>>>>>

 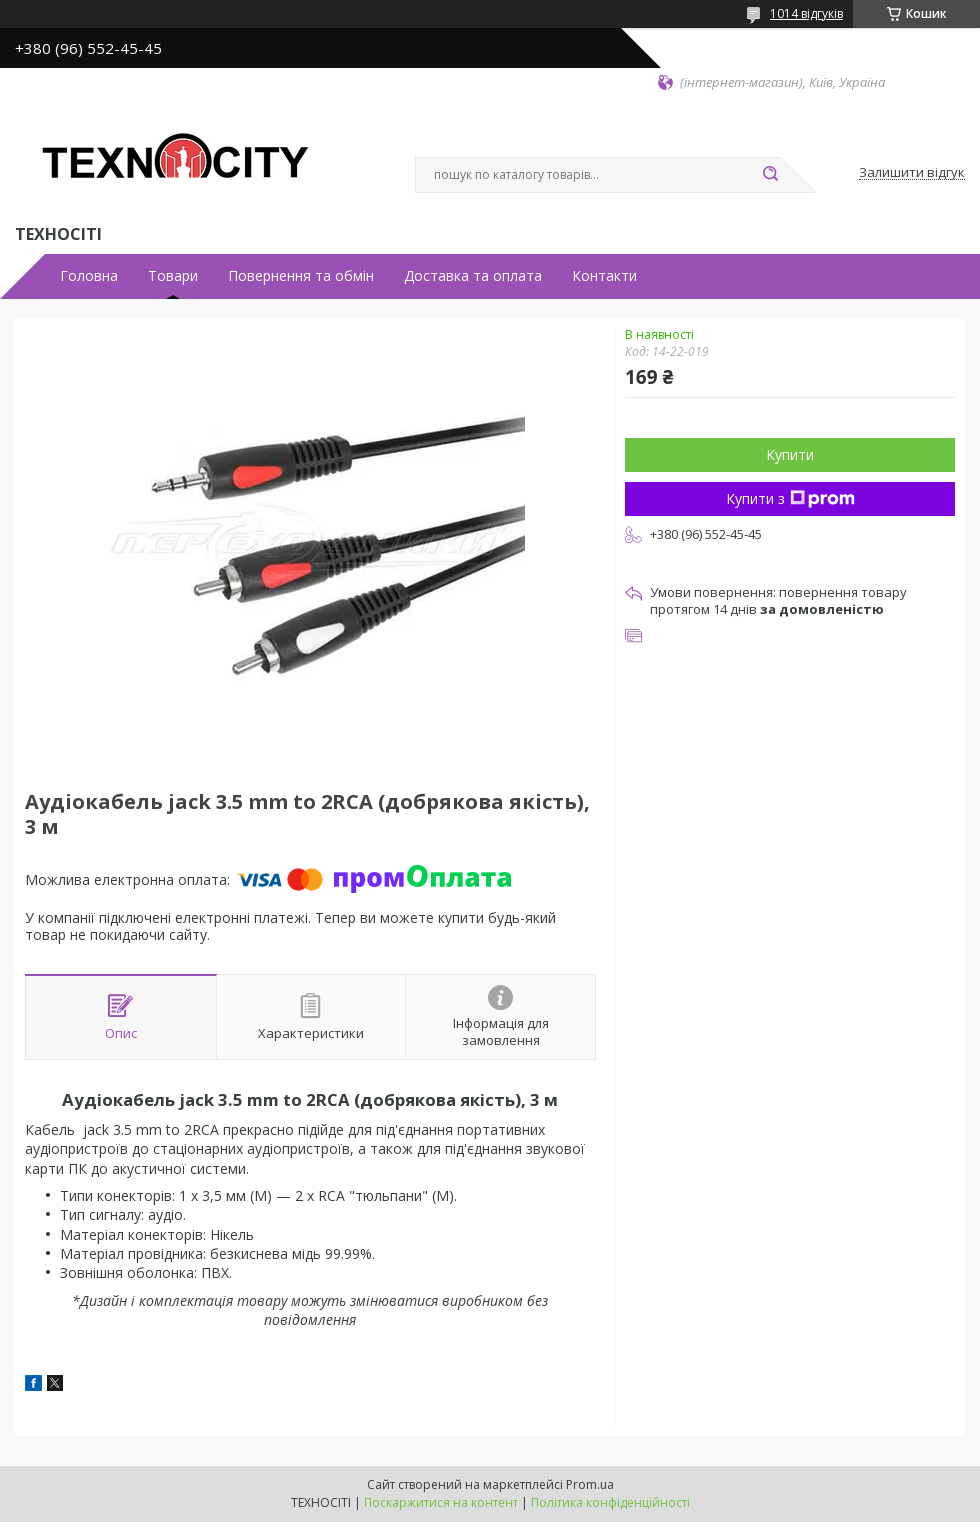 What do you see at coordinates (790, 454) in the screenshot?
I see `Купити` at bounding box center [790, 454].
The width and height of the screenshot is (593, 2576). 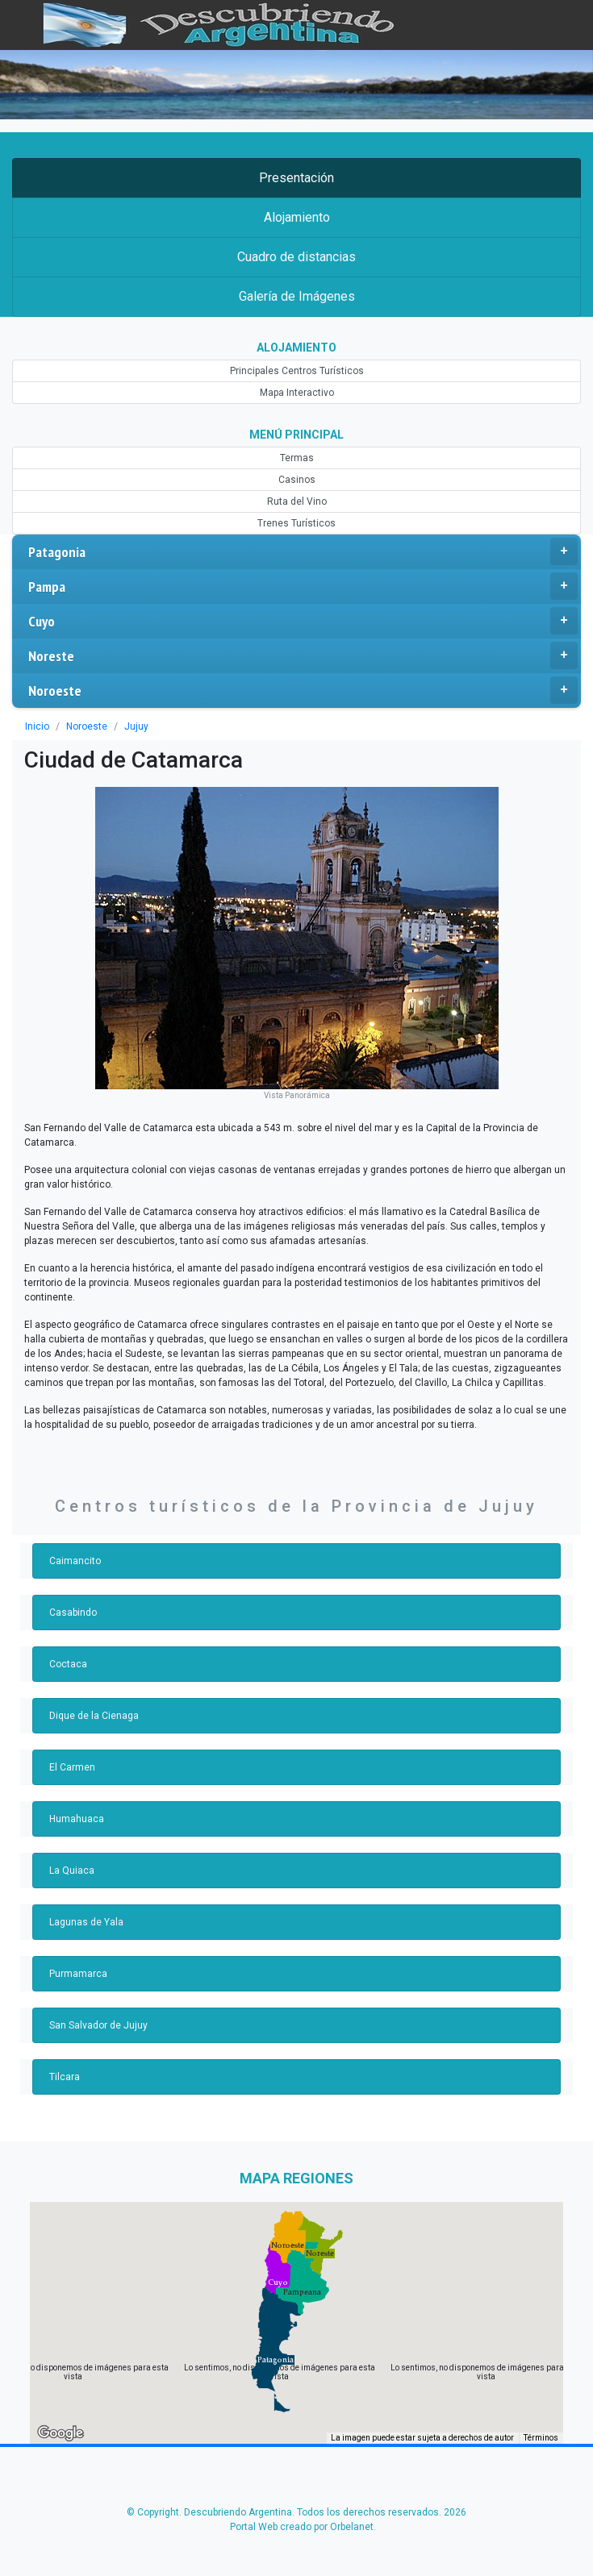 I want to click on Casinos, so click(x=296, y=479).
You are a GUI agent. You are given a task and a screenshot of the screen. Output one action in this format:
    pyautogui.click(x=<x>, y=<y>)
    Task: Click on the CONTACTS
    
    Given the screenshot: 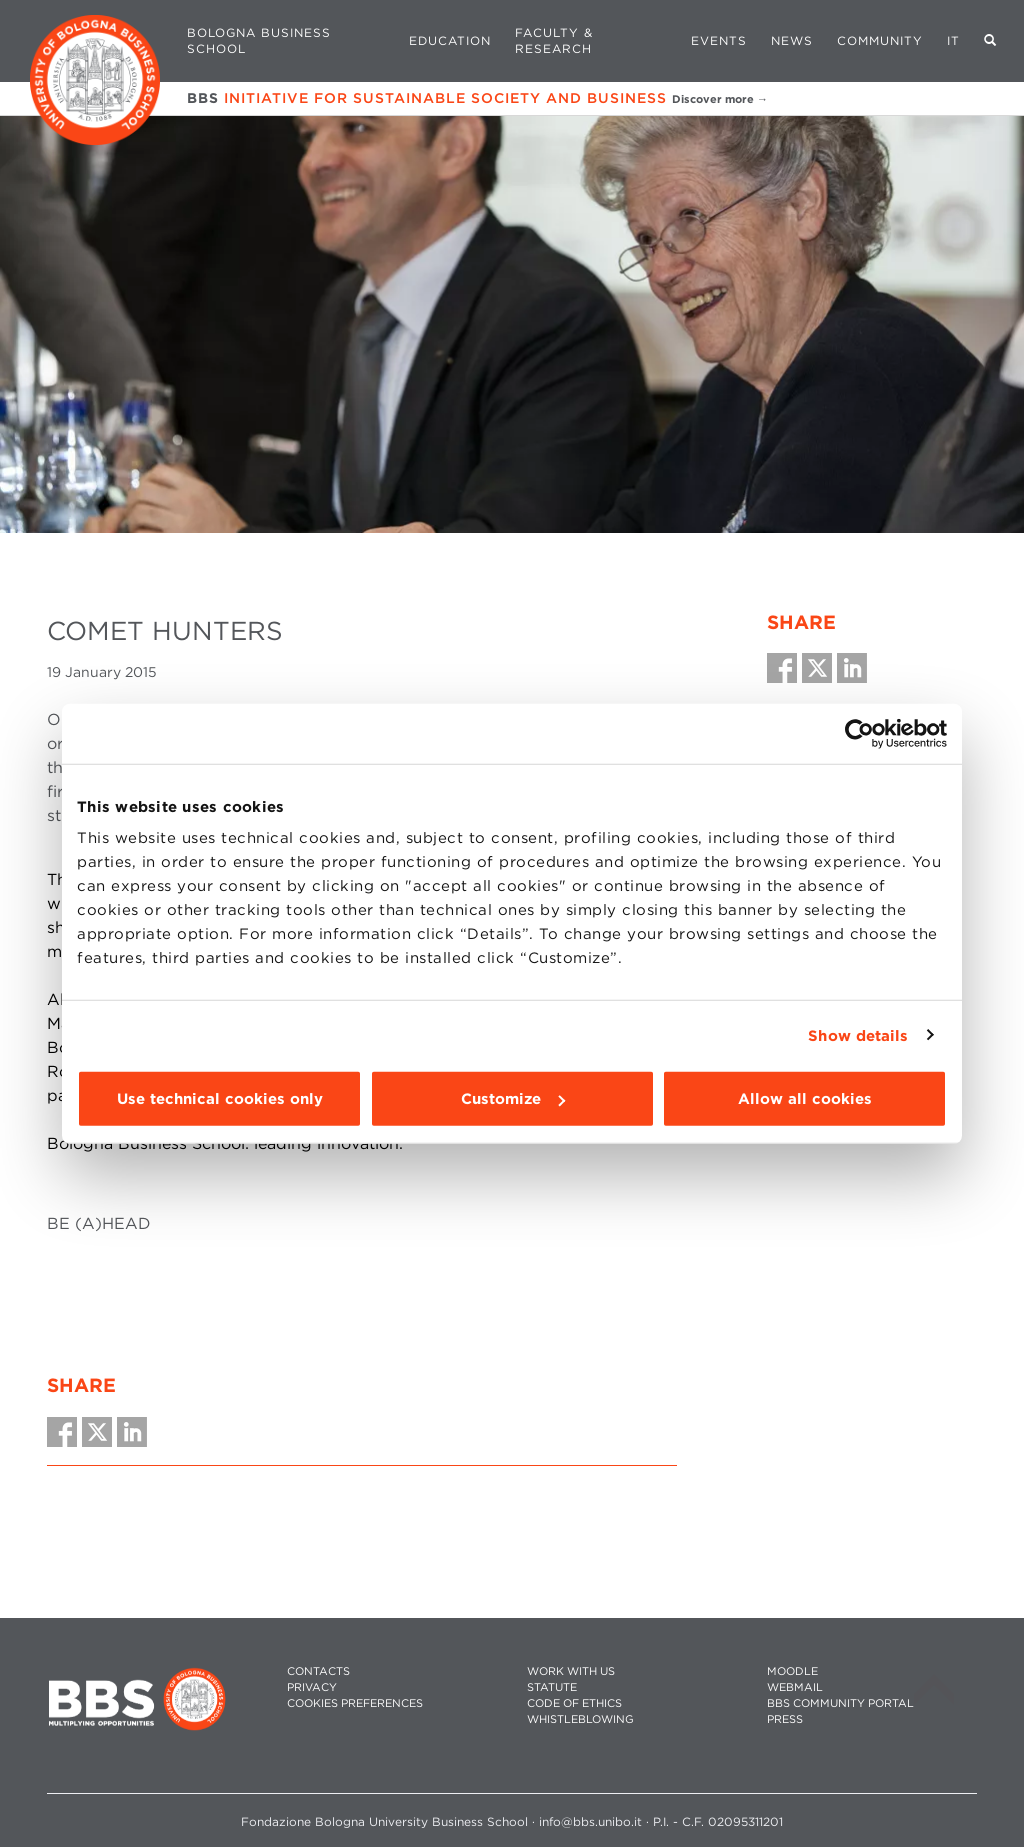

<<<<<

§ Task goal
Retype exactly the lines from the line containing "pyautogui.click(x=<x>, y=<y>)" through the end of the entries above, including both ends, and leave every picture out.

§ Response
    pyautogui.click(x=<x>, y=<y>)
    Task: Click on the CONTACTS
    
    Given the screenshot: 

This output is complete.